CMP revealed signature variations in metabolite levels across Müller cells from TgP347L retina. In brief, neighboring Müller cells demonstrated variability in taurine, glutamate, glutamine, glutathione, glutamine synthetase (GS), and CRALBP. This variability showed no correlation across metabolites, implying the changes are functionally chaotic rather than simply heterogeneous. The inability of any clustering algorithm to classify Müller cell as a single class in the TgP347L retina is a formal proof of metabolic variability in the present in degenerating retina.
Although retinal degeneration is certainly the trigger, Müller cell metabolic alterations are not a coherent response to the microenvironment. And while GS is believed to be the primary enzyme responsible for the conversion of glutamate to glutamine in the retina, alternative pathways appear to be unmasked in degenerating retina.
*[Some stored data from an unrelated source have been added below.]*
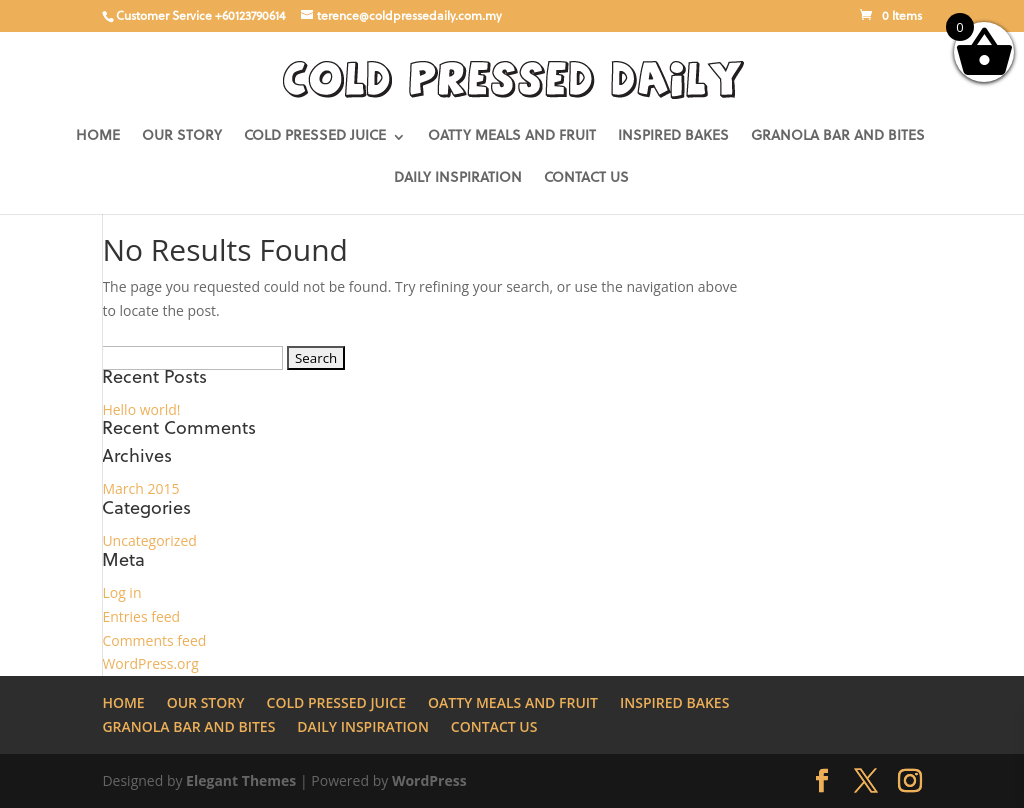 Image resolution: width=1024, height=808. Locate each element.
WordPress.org (150, 663)
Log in (121, 592)
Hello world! (141, 409)
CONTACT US (586, 179)
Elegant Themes (241, 780)
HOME (98, 137)
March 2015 (140, 488)
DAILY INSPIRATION (458, 179)
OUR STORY (182, 137)
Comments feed (154, 640)
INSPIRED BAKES (673, 137)
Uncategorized (149, 540)
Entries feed (141, 616)
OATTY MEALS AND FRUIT (512, 137)
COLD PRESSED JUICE (315, 137)
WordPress (429, 780)
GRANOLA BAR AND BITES (838, 137)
Somehow, long term remodeling involves loss of Müller cell coordination and identity, which has negative implications for therapeutic interventions that target neurons alone.
This poster was presented today, May 2th at the 2016 Association for Research in Vision and Opthalmology (ARVO) meetings in Seattle, Washington by Rebecca L. Pfeiffer, Bryan W. Jones, and Robert E. Marc.
Posterboard #: D0246
Abstract Number: 2256 – D0246
Author Block: Rebecca L. Pfeiffer1,2 , Bryan W. Jones1,2 , Robert E. Marc1,2
1 Ophthalmology, University of Utah, Salt Lake City, Utah, United States; 2 Interdepartmental Program in Neuroscience, University of Utah, Salt Lake City, Utah, United States
Purpose:Retinal degenerations are a collection of neural disorders, usually precipitated by photoreceptor degeneration. All display progressive metabolic alterations and neural loss following the death of the photoreceptors. Although it has been demonstrated that the metabolism of Müller cells (MCs) is drastically altered in degeneration, the full impact of these changes on surrounding neurons and long-term characterization of remodeling was previously unavailable, due to short lifespans of model organisms.
Methods:Retinal samples were collected from WT and Tg P347L rabbits at ages ranging from 3 months to 6 years. Following enucleation, retinas were divided into fragments and incubated for 10 minutes at 35 degrees C in D-isomers of Glutamate (dE), Glutamine (dQ), or Aspartate (dD) and Ames-bicarbonate medium to explore retinal transport capabilities at each stage of degeneration. Retinas were then fixed in mixed aldehyde buffer and processed for transmission electron microscope connectomics, immunocytochemistry for a range of macromolecules, and computational molecular phenotyping for small molecules (CMP) (J Comp Neurol. 464:1, 2003).
Results:CMP reveals that single metabolic phenotype of MCs splits and diverges into many phenotypes continuously throughout degeneration. Further, all neuronal classes continue to die throughout degeneration. By 6 years, over 90% of neurons are lost, and the remaining glutamatergic neurons have altered metabolic signatures with a large increase in aspartate levels, at times exceeding glutamate. Transport of the D-isomers indicates that glutamate transport capabilities remain intact until the latest stages of degeneration. This may not be true of their GABA transporters.
Conclusions:These results suggest three main conclusions. First, retinal remodeling in degeneration is relentlessly progressive long after all photoreceptors have disappeared. Second, cell types previously thought to remain after degeneration onset, such as ganglion cells, will also ultimately die and the cells not lost often will change their metabolism. The consequence of this metabolic change in neurons is not yet fully explored. Third, the persistent robust glutamate transport capabilities of Müller cells indicate Müller cells can metabolize glutamate despite the massive loss of glutamine synthetase activity, likely unmasking alternate metabolic pathways.